Most people love babies. Who can resist such soft skin, chubby cheeks, and bright, shimmering eyes? The pure joy of a laughing baby has been the stuff of countless YouTube videos that we play over and over. There is unquestioned wonder wrapped up in the miracle of an infant.
But admit it. That’s only part of the story. We all know that babies also mean ear-piercing wailing and copious amounts of unspeakable bodily fluids (and solids) emanating from all kinds of orifices. There is nothing discreet, controlled, or pleasant about a baby’s bodily functions. And frankly, babies are terrible conversationalists. Goo-gooing and cooing can hold your interest for only so long.
But most people look past the crying and the poop and the barf and the constant babbling and, for the most part, adore the astonishing yet fragile beauty of a life beginning.
So why can’t we do the same with winter? Sure, much of it is grotesque—inhuman cold, treacherous ice, dirty snow piles. Sadly, it seems many (most?) who live in northern climes fixate on the negative—winter’s poop, barf, and ear-piercing crying. But winter is full of astounding beauty, too—the soft blanket of an Alberta clipper snow, spare tree branches turned to delicate white lace, the sculpted symmetry of drifts on the edge of a country road, even the marvel of air so frozen that it seizes your lungs a bit as you breathe in. Just as we coo over the smooth mounds of a baby’s cheeks, we can embrace the unique splendor of winter. Yes, the snow will crust over with ice and dirt, and the wind chill will sear your cheeks, but the baby will also soon fill its diapers, and its gas bubble will keep you up all night because of the screaming.

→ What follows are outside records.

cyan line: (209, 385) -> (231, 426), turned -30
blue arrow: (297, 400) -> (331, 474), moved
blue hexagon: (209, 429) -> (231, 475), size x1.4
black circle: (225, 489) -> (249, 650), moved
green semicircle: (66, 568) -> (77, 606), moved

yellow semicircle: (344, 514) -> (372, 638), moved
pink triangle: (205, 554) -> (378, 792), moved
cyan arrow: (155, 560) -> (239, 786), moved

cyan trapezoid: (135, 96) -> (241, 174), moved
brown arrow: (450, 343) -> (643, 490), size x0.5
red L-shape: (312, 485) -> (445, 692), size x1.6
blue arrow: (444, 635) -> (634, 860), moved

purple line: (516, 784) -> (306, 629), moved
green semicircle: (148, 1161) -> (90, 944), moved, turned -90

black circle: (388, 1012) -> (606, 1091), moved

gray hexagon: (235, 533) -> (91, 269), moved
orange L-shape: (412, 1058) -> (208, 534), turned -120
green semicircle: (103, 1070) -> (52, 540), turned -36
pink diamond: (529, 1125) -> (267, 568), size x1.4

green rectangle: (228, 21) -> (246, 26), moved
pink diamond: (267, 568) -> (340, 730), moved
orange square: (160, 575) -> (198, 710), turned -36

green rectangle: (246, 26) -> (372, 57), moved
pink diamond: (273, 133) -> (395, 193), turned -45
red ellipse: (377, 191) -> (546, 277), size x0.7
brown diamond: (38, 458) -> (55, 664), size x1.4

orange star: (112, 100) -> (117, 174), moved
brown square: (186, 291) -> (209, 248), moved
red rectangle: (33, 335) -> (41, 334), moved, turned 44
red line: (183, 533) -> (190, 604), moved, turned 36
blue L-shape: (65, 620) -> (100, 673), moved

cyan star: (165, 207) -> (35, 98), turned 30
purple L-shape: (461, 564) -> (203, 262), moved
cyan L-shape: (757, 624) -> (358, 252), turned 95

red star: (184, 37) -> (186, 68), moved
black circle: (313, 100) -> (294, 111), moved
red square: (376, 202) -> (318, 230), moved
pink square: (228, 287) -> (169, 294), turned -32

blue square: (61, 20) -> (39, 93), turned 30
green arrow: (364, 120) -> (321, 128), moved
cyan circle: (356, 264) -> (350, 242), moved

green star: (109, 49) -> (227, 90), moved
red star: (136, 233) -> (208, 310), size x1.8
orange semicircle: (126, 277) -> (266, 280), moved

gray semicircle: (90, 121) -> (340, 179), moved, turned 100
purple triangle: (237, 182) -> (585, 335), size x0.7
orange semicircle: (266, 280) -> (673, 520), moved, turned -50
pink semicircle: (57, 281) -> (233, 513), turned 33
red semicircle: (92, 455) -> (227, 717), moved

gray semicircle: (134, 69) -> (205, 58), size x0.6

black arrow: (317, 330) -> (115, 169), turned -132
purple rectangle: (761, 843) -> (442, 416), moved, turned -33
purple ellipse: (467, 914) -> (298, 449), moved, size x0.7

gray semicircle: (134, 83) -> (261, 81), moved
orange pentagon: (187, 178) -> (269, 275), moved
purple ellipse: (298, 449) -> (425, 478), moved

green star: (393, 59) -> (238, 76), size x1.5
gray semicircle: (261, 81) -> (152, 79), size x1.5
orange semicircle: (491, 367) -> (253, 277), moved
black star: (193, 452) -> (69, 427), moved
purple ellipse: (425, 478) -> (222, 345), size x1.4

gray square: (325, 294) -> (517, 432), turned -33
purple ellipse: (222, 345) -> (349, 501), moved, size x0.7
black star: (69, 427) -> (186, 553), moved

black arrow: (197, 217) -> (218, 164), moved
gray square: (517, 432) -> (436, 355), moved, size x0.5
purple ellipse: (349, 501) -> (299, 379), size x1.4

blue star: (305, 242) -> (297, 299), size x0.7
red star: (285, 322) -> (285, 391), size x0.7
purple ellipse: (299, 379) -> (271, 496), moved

The true wonder of a baby, though, is not so much what it is today but what it will become. What draws us into babies like hummingbirds to nectar is their potential. A baby is a crucible of possibility, a sprouting seed that will blossom into something unknown—though we hope something beautiful—in years to come. Even before a baby is born, we are imagining playing ball in the backyard, standing at the school door on the first day of kindergarten, taking pictures of beautiful and handsome young people in their prom finery, applauding with pride at a senior recital, dropping off a young adult at a college dormitory, walking down the wedding aisle, celebrating that first professional job or that newly minted graduate degree, and on and on. As we stare into those wide saucerlike eyes of infancy, we ask ourselves, “Who are you? Who will you be?”
Just as we conjure the possibilities of the new baby’s blossoming personhood, we must know that the cold winter of the new year holds the promise of spring beauty and summer plenty. We imagine the possibilities of our gardens and vacations in the forge of the frozen season. Just as the human body needs rest for full health, our Midwestern soil needs the fallow time of cold and snow to prepare for its full bounty. Sometimes, our winter climate is directly responsible for much of the beauty we enjoy not many months later. One spring when I was shopping for a redbud at a local garden shop, I asked why some of the trees had the characteristic pink buds and others didn’t. The clerk told me that the ones that the budless ones were raised in a southern climate—the redbud needs a frigid winter for its characteristic crimson-hued blossoms to burst forth.
Here in February, we are in the time of preparation. In ancient Celtic culture, Brigid, the goddess of light (and later, Christianity’s St. Brigid) is lighting the fires of creativity, purification, and healing, readying the world for new life to flame forth. In some Brigid celebrations, young people prepare a bed for Brigid and place an iconic doll in it, reminding us again that this special time of year is a slumbering baby about to flourish into its own magnificence. This time when we imagine, prepare, and stoke our fires is the necessary—and beautiful—prelude to what is to come soon, just as we nurture a gorgeous infant or—as we should—embrace the exquisite season of cold, of white, and of shimmering possibility.